書 籍:一気読み世界史
著 者:出口治明
出版社:日経BP
発行日:2022年11月21日 初版第1刷発行(初版第1刷を購入することができました)
【目次】
第1章 アフリカを旅立った人類が、大国統治の技術を獲得する
第2章 人間が考えられることのほぼすべては、紀元前に生まれた
第3章 寒冷化する世界で、2つの世界帝国が領土の半分を捨てた
第4章 諸部族の争いを制した拓跋部とフランク族、2つの国家の躍進と衰退
第5章 温暖化による人口増加が世界を大きく変えた200年
第6章 クビライのグローバリゼーションの大波が世界を襲った
第7章 鉄砲、印刷に新大陸到着、技術革新が「ヨーロッパ」を形成していく
第8章 アジア4大帝国の最盛期、ヨーロッパの「国家」意識はいまだ希薄
第9章 産業革命と国民国家、ヨーロッパが世界の覇権を握る偶然
第10章 ネーションステートが拡散し、アジアから欧米に覇権が移る
第11章 総力戦の時代、アメリカが台頭し、日本は「開国」を忘れる
第12章 冷戦の恩恵で復興した日本は停滞に陥り、GDPの勝者は中国
私が『一気読み世界史』という書籍を知ったのは、Instagram(インスタグラム)です。

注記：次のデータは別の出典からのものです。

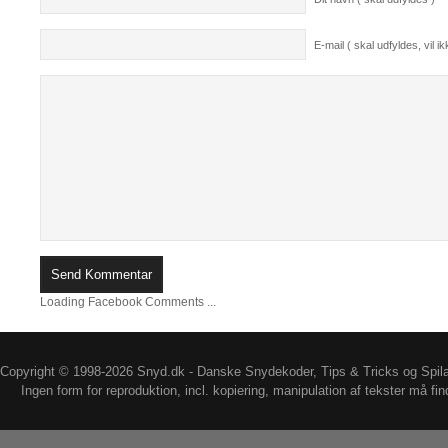
E-mail ( skal udfyldes, vil ikk
Loading Facebook Comments ...
Copyright © 1998-2026 Snyd.dk - Danske Snydekoder, Tips & Tricks og Spil
Ingen form for reproduktion, incl. kopiering, manipulation af tekster må fin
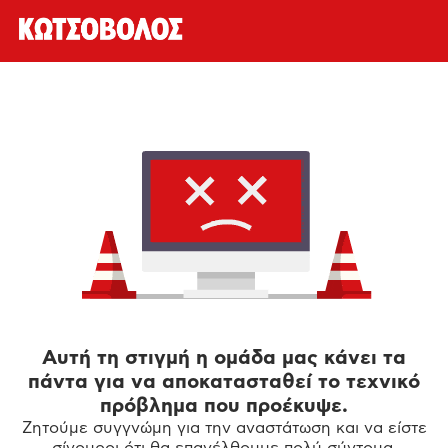
Αυτή τη στιγμή η ομάδα μας κάνει τα
πάντα για να αποκατασταθεί το τεχνικό
πρόβλημα που προέκυψε.
Ζητούμε συγγνώμη για την αναστάτωση και να είστε
σίγουροι ότι θα επανέλθουμε πολύ σύντομα.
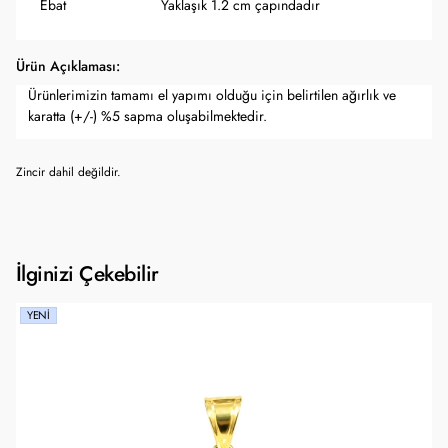
Ebat
Yaklaşık 1.2 cm çapındadır
Ürün Açıklaması:
Ürünlerimizin tamamı el yapımı olduğu için belirtilen ağırlık ve
karatta (+/-) %5 sapma oluşabilmektedir.
Zincir dahil değildir.
İlginizi Çekebilir
YENI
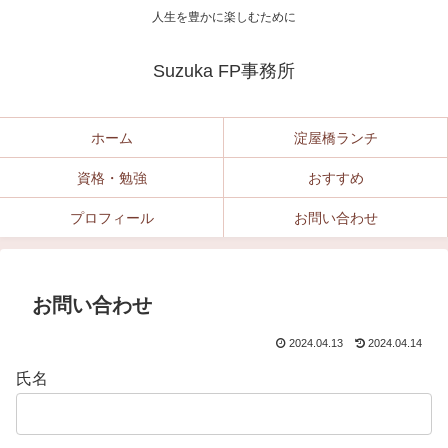
人生を豊かに楽しむために
Suzuka FP事務所
ホーム
淀屋橋ランチ
資格・勉強
おすすめ
プロフィール
お問い合わせ
お問い合わせ
2024.04.13
2024.04.14
氏名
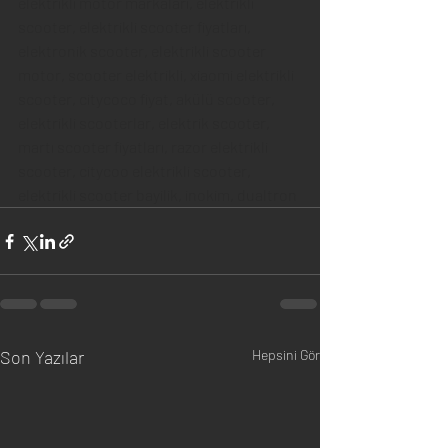
elektrikli motor markaları, elektrikli 
scooter, elektrikli scooter fiyatları, 
elektronik scooter, elektrikli scooter 
motor, scooter elektrikli, xiaomi elektrikli 
scooter, citycoco fiyat, akülü scooter, 
elektrikli scooterlar, elektrik scooter, 
martı scooter fiyatları, razor elektrikli 
scooter, citycoo elektrikli scooter, 
elektrikli scooter bayilik, inokim, dualtron
Son Yazılar
Hepsini Gör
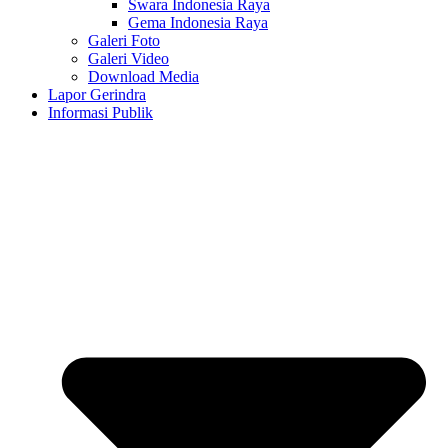
Swara Indonesia Raya
Gema Indonesia Raya
Galeri Foto
Galeri Video
Download Media
Lapor Gerindra
Informasi Publik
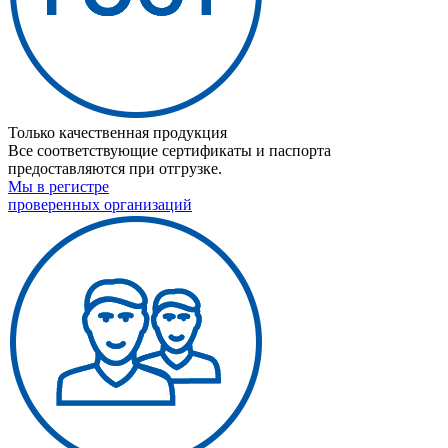
Только качественная продукция
Все соответствующие сертификаты и паспорта
предоставляются при отгрузке.
Мы в регистре
проверенных организаций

何気なく閲覧していると、広告でこちらの書籍が紹介されました。
世界史を勉強している真っ最中の私にとっては、とても気になる書籍です。
インターネット検索で書籍の内容を確認し、購入を決定しました。
『一気読み世界史』の特徴は、2つあります。
まずは、口語体で記載されていることです。
文章で「~でしたね」「めちゃめちゃ」という言葉が出てきます。
また、誰かが話したと思われる言葉を「~ええんや」「~へんで」「~しなければあかん」といった関西弁のような記述をされています。
書籍を読んでいて、親近感が生じます。
次に、資料がとても少ないです。
史料はともかく、やはり世界史なので地図は多めに掲載してほしかったです。
モンゴルから攻めてくるのを北虜(ほくりょ)といいます。南から倭寇が攻めてくるのを南倭(なんわ)といいます。要するに、世界商品を山ほど持っている中国というデパートが閉鎖されると、みんなが困って、怒って、「開けろ」とドアをがんがんたたく。それが「北虜南倭」だと考えればわかりやすいでしょう。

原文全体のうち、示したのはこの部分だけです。